We were waiting around to die. It seemed inevitable. Time would meander along until it finally happened, but as I lay there on my back, Khavi beside me, staring up at the ceiling and quietly begging the stones to fall down and crush us, I had an idea.
“Let’s go see the copper dragon.”
Khavi turned his gaze to me. “What.”
His enthusiasm aside, the idea gripped tight around my heart. I bolted upright, scrambling to my feet.
“Listen,” I said, “it’s something I’ve always wanted to do but never had the opportunity. Tyermumtican is known for his wide and broad knowledge, plus he doesn’t eat kobolds on sight.
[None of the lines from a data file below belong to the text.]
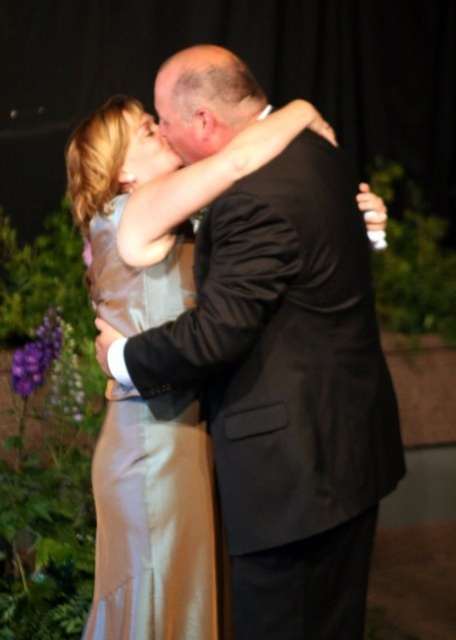 Question: Which object is the closest to the satin dress at center?

Choices:
 (A) bald head at center
 (B) satin dress at left

Answer: (B)

Question: Which of these objects is positioned farthest from the satin dress at left?

Choices:
 (A) bald head at center
 (B) satin dress at center

Answer: (A)

Question: Can you confirm if satin dress at center is positioned below bald head at center?

Choices:
 (A) yes
 (B) no

Answer: (A)

Question: Is satin dress at left bigger than bald head at center?

Choices:
 (A) no
 (B) yes

Answer: (B)

Question: Does satin dress at center appear on the right side of bald head at center?

Choices:
 (A) no
 (B) yes

Answer: (B)

Question: Which is nearer to the satin dress at center?

Choices:
 (A) satin dress at left
 (B) bald head at center

Answer: (A) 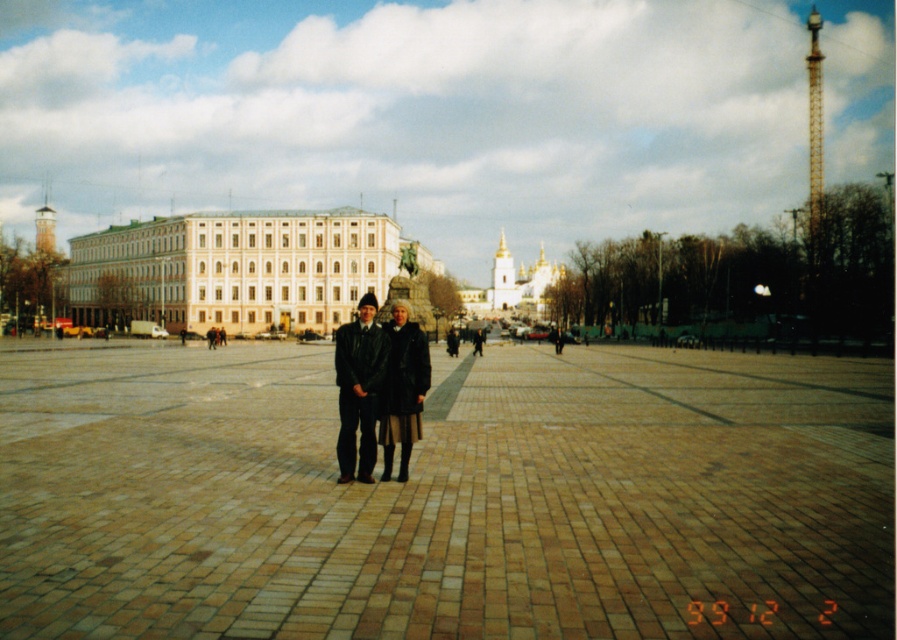 Looking at this image, how far apart are white smooth building at center and golden domed church at center?

white smooth building at center is 44.78 meters away from golden domed church at center.

Measure the distance between point (138, 264) and camera.

Point (138, 264) is 486.27 feet from camera.

This screenshot has width=897, height=640. Identify the location of white smooth building at center. (236, 269).

Is white smooth building at center below leather jacket at center?

Actually, white smooth building at center is above leather jacket at center.

Who is higher up, white smooth building at center or leather jacket at center?

Positioned higher is white smooth building at center.

Between point (159, 237) and point (376, 369), which one is positioned behind?

Point (159, 237)

The image size is (897, 640). I want to click on white smooth building at center, so click(x=236, y=269).

Can you confirm if leather jacket at center is positioned to the left of golden domed church at center?

Correct, you'll find leather jacket at center to the left of golden domed church at center.

Is the position of leather jacket at center less distant than that of golden domed church at center?

Yes, leather jacket at center is closer to the viewer.

This screenshot has width=897, height=640. What do you see at coordinates (379, 385) in the screenshot?
I see `leather jacket at center` at bounding box center [379, 385].

Where is `leather jacket at center`? leather jacket at center is located at coordinates (379, 385). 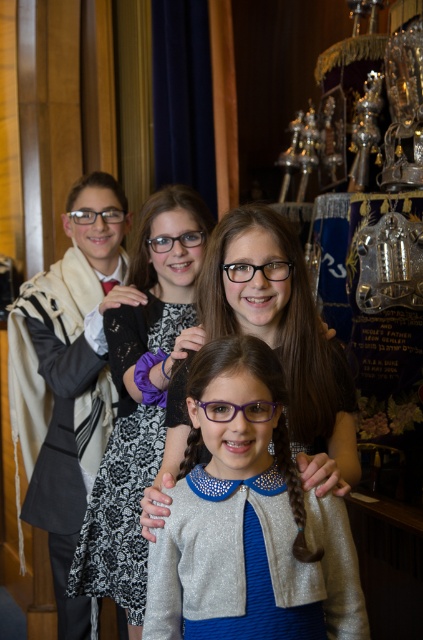 Question: Considering the relative positions of shiny silver cardigan at center and black lace dress at center in the image provided, where is shiny silver cardigan at center located with respect to black lace dress at center?

Choices:
 (A) right
 (B) left

Answer: (A)

Question: Which point appears farthest from the camera in this image?

Choices:
 (A) (206, 609)
 (B) (136, 355)
 (C) (255, 410)

Answer: (B)

Question: Does shiny silver cardigan at center have a smaller size compared to black lace dress at center?

Choices:
 (A) no
 (B) yes

Answer: (B)

Question: Which of these objects is positioned farthest from the purple plastic glasses at center?

Choices:
 (A) black lace dress at center
 (B) shiny silver cardigan at center

Answer: (A)

Question: Which object is farther from the camera taking this photo?

Choices:
 (A) black lace dress at center
 (B) purple plastic glasses at center

Answer: (A)

Question: Is black lace dress at center to the left of purple plastic glasses at center from the viewer's perspective?

Choices:
 (A) no
 (B) yes

Answer: (B) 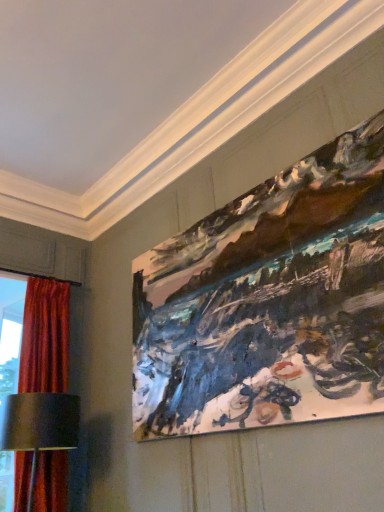 Question: Does painted canvas at upper right have a smaller size compared to velvet red curtain at left?

Choices:
 (A) yes
 (B) no

Answer: (A)

Question: Does painted canvas at upper right have a lesser width compared to velvet red curtain at left?

Choices:
 (A) yes
 (B) no

Answer: (A)

Question: Is painted canvas at upper right placed right next to velvet red curtain at left?

Choices:
 (A) yes
 (B) no

Answer: (B)

Question: Is painted canvas at upper right further to camera compared to velvet red curtain at left?

Choices:
 (A) yes
 (B) no

Answer: (B)

Question: Is painted canvas at upper right taller than velvet red curtain at left?

Choices:
 (A) yes
 (B) no

Answer: (B)

Question: Is point (6, 401) closer or farther from the camera than point (299, 414)?

Choices:
 (A) farther
 (B) closer

Answer: (A)

Question: In terms of height, does metallic silver table lamp at lower left look taller or shorter compared to painted canvas at upper right?

Choices:
 (A) short
 (B) tall

Answer: (A)

Question: From the image's perspective, relative to painted canvas at upper right, is metallic silver table lamp at lower left above or below?

Choices:
 (A) above
 (B) below

Answer: (B)

Question: From a real-world perspective, relative to painted canvas at upper right, is metallic silver table lamp at lower left vertically above or below?

Choices:
 (A) above
 (B) below

Answer: (B)

Question: Is velvet red curtain at left taller or shorter than metallic silver table lamp at lower left?

Choices:
 (A) tall
 (B) short

Answer: (A)

Question: Considering the positions of point (31, 373) and point (16, 408), is point (31, 373) closer or farther from the camera than point (16, 408)?

Choices:
 (A) farther
 (B) closer

Answer: (A)

Question: From the image's perspective, is velvet red curtain at left above or below metallic silver table lamp at lower left?

Choices:
 (A) below
 (B) above

Answer: (B)

Question: Is velvet red curtain at left inside the boundaries of metallic silver table lamp at lower left, or outside?

Choices:
 (A) inside
 (B) outside

Answer: (B)

Question: Is velvet red curtain at left taller or shorter than painted canvas at upper right?

Choices:
 (A) tall
 (B) short

Answer: (A)

Question: Is point (61, 499) closer or farther from the camera than point (195, 239)?

Choices:
 (A) closer
 (B) farther

Answer: (B) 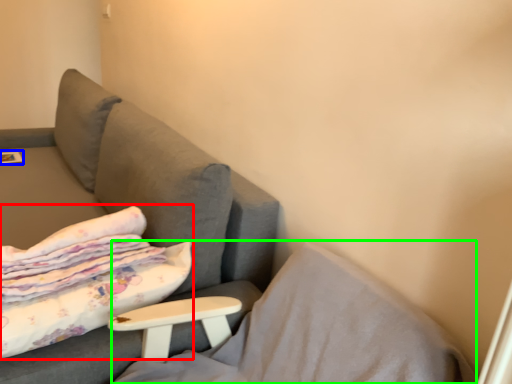 Question: Estimate the real-world distances between objects in this image. Which object is closer to bed (highlighted by a red box), magazine (highlighted by a blue box) or pillow (highlighted by a green box)?

Choices:
 (A) magazine
 (B) pillow

Answer: (B) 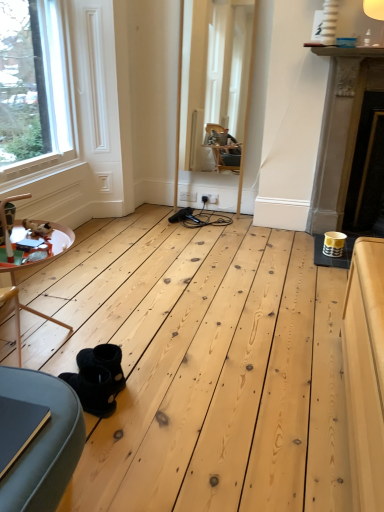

Sometimes he talks to our kind.”
Khavi gave me a vague look of disgust. “He doesn’t eat all kobolds on sight,” he corrected me, “but he often does.”
“We’ll be one of the exceptions.” I said. “He won’t eat us.”
“And you know this because?”
“Because we’ve been through dozens of gnomes, enemy tunnels, a spider’s lair, and through the end of damn world. Our story doesn’t end with chomp, chomp, dragon shit.”
Something in what I said stoked the fires in him. Khavi ever so slowly climbed up to his feet and glared directly at me. “You didn’t answer my question.”
“I know,” I said, “but it doesn’t matter. It doesn’t end here. It can’t end here.”
“Putting yourself in fate’s claws is pointless. Real kobolds make their own luck.”
I knew those words. Another lesson, repeated straight from Yeznen’s lips. Khavi’s parroting grated on my nerves, and I curled back my upper lip, snarling. “Don’t you have an original thought of your own?”
Khavi’s eyes flared with light. “I know enough to recognise the wisdom in others. To learn from what they have to say. You talk of stories and fate like we can control it, but everyone in Atikala is dead, their corpses swollen and rotting as we speak. Do you think those who were resting when it happened thought their story would end with them being crushed to death in their sleep?”
I gently bit the inside of my cheek. This approach wasn’t going to work. I needed something else. “Well, okay. Maybe not. But let’s say we go anyway, the copper’s in a bad mood, and decides to make us into a couple of snacks, what happens then?”
Khavi narrowed his gaze at me. “We get torn in half, then our digested remains are passed in a smelly pile of shit.”
“Not a bad way to go. Quick, painless, easy. Not like a couple of kobolds could do much more than die when faced with a true dragon anyway, but we have a chance. Coppers aren’t immune to my fire and you’re strong enough to last a while. We’d give him the best fight he’d seen in some time.” I glanced down at my claws idly. “How many kobolds are given the opportunity to fight a copper dragon?”
Khavi’s frown turned into a scowl, but I held his gaze, my determination matched by his. Then he broke into a laugh.
“You pull my tail, goldling. Come. Let’s go give a dragon indigestion.”